14. As long as the welding conditions, which depend on the material (temperature of the
heated tools, contact pressure against the tool, contact pressure when joining and
immediate joining after plasticising), are adhered to, the strength of the welding seams is
almost equal to the strength of the basic material itself. Please refer to the above chart for
these heating and contact‐pressure conditions.
Welding
The following parameters must be precisely adjusted and checked at regular intervals.
During the course of heating, the plasticised material forms a bead. Heating should be
stopped when this bead is 1‐2 mm thick. The contact pressure of the heated tool against
the sheet must be set so low in order to avoid too much of the plasticised material being
squeezed out of the plasticised zone.
Immediately after removing the heated tool from the sheet, the plasticised parts must be
firmly pressed together until the material has hardened again.
Folding and welding
The folding and welding process is a modification of the butt‐welding process. The sheet
is resting on an even surface. The heated tool is placed on the sheet along the bending
(folding) line as a cutting edge until it melts into the material.
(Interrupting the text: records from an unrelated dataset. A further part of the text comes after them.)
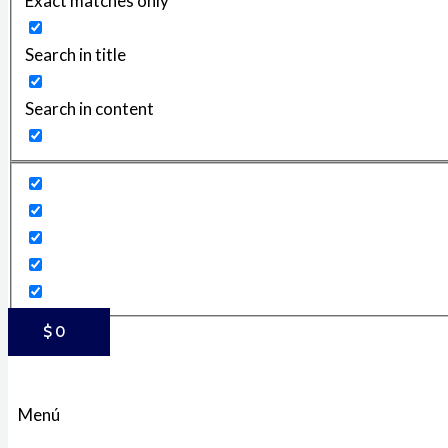
Exact matches only
Search in title
Search in content
$
0
Menú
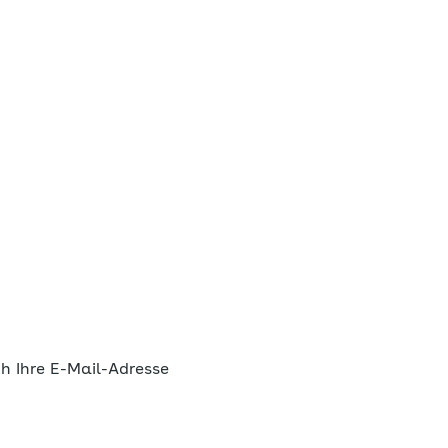
ch Ihre E-Mail-Adresse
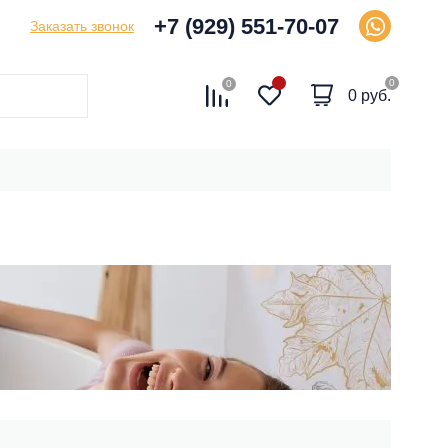
+7 (929) 551-70-07
Заказать звонок
0
0
0 руб.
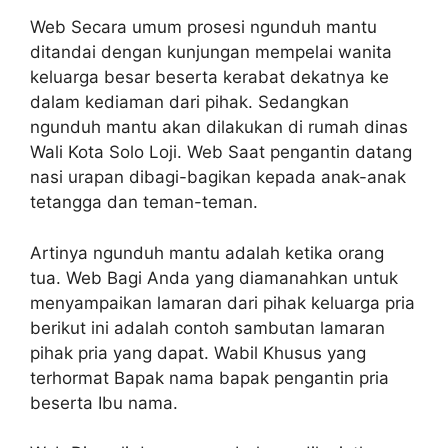
Web Secara umum prosesi ngunduh mantu
ditandai dengan kunjungan mempelai wanita
keluarga besar beserta kerabat dekatnya ke
dalam kediaman dari pihak. Sedangkan
ngunduh mantu akan dilakukan di rumah dinas
Wali Kota Solo Loji. Web Saat pengantin datang
nasi urapan dibagi-bagikan kepada anak-anak
tetangga dan teman-teman.
Artinya ngunduh mantu adalah ketika orang
tua. Web Bagi Anda yang diamanahkan untuk
menyampaikan lamaran dari pihak keluarga pria
berikut ini adalah contoh sambutan lamaran
pihak pria yang dapat. Wabil Khusus yang
terhormat Bapak nama bapak pengantin pria
beserta Ibu nama.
The edge of the bar has an angle of 60° for rectangular folding. The bar should penetrate
the sheet by up to 2/3 of its thickness, before it is raised again. Immediately on removing
the bar, the sheet is folded and welded along the plasticised line.
In order to produce the necessary pressure at the heated bar, the angle between the edges
to be welded must be 15° to 20° smaller than the folding angle wanted. If thick sheets have
to be folded, the heating time can be reduced by milling a wedge‐shaped groove into the
welding line before applying the heated bar.
Fabrication: Bonding
KOMADUR sheets can be bonded to one another, and to other materials. Different
adhesive types may be used depending on the requirements and the specific use. Though
several other adhesives can be used, we recommend bonding KOMADUR sheets together,
and to other substrates, using KORAFIT. We also suggest testing any adhesive prior to
using it in a production situation. The stability characteristics of the cured bonding seams
lie within the material stability range of the sheets themselves.